= What this task involves =
Starting at the line that has "при покупке шин" and stopping after the line that has "GetaCore Mineralwerkstoff", reproduce the listing below exactly; omit everything else.

--- Data provided ---

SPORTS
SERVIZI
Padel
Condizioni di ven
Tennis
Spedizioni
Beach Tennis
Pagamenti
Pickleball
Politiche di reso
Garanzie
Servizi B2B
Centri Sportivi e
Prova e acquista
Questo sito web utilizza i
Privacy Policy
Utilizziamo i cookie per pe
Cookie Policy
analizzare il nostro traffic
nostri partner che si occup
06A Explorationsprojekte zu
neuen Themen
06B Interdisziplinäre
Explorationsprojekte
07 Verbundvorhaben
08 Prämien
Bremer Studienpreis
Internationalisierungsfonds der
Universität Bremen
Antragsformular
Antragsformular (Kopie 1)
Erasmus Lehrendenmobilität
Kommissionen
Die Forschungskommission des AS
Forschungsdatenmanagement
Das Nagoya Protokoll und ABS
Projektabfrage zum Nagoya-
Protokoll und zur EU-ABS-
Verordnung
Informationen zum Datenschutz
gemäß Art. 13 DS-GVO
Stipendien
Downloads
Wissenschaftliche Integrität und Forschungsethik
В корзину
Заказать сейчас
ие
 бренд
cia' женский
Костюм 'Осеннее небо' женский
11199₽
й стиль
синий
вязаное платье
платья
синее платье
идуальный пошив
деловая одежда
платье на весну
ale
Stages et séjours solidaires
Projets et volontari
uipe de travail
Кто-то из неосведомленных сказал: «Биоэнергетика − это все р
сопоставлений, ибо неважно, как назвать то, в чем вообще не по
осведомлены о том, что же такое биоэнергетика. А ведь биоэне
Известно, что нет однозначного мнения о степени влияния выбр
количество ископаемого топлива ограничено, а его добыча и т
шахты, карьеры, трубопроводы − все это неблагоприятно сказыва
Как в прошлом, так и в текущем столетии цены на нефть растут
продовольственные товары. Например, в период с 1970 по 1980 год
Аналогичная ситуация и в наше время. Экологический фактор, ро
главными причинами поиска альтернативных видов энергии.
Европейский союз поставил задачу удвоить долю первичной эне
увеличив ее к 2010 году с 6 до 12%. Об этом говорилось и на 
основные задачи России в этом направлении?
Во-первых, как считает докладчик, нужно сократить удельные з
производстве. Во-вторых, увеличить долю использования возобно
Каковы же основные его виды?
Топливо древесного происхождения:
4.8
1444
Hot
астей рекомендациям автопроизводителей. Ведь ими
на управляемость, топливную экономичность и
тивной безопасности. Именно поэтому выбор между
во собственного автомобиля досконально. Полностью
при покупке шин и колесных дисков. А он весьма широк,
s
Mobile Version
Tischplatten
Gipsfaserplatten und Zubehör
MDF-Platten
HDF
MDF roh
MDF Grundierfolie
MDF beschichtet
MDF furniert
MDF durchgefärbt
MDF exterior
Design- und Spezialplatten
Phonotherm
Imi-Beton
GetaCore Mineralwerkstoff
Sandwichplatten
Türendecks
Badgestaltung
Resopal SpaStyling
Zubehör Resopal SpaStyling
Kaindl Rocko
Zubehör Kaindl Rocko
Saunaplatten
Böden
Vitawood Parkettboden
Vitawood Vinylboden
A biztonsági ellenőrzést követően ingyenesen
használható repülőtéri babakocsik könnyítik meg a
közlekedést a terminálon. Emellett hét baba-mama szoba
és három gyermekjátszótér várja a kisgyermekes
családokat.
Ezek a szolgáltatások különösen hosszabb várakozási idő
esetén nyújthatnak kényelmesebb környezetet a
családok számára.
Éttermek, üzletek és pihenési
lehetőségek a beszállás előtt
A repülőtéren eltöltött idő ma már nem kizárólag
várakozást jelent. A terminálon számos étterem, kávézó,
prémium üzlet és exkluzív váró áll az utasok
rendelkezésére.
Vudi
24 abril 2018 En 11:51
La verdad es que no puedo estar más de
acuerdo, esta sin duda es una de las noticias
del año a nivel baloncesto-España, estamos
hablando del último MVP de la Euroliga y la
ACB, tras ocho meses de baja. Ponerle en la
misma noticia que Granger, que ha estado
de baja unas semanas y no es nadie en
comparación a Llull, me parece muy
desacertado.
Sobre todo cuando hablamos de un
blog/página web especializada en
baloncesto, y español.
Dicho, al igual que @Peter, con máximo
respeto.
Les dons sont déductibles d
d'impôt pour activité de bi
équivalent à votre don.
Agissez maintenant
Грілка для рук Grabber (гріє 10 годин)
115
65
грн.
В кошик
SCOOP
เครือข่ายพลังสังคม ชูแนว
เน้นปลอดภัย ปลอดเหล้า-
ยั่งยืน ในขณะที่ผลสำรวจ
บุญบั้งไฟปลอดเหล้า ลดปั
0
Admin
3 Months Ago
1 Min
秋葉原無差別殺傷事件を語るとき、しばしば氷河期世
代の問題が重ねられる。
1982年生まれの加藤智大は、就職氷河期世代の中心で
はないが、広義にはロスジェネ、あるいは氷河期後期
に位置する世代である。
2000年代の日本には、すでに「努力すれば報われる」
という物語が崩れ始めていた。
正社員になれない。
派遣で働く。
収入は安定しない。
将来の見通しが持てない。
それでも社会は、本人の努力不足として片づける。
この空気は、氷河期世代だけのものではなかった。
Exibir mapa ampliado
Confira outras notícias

---

= Reply =
при покупке шин и колесных дисков. А он весьма широк,
s
Mobile Version
Tischplatten
Gipsfaserplatten und Zubehör
MDF-Platten
HDF
MDF roh
MDF Grundierfolie
MDF beschichtet
MDF furniert
MDF durchgefärbt
MDF exterior
Design- und Spezialplatten
Phonotherm
Imi-Beton
GetaCore Mineralwerkstoff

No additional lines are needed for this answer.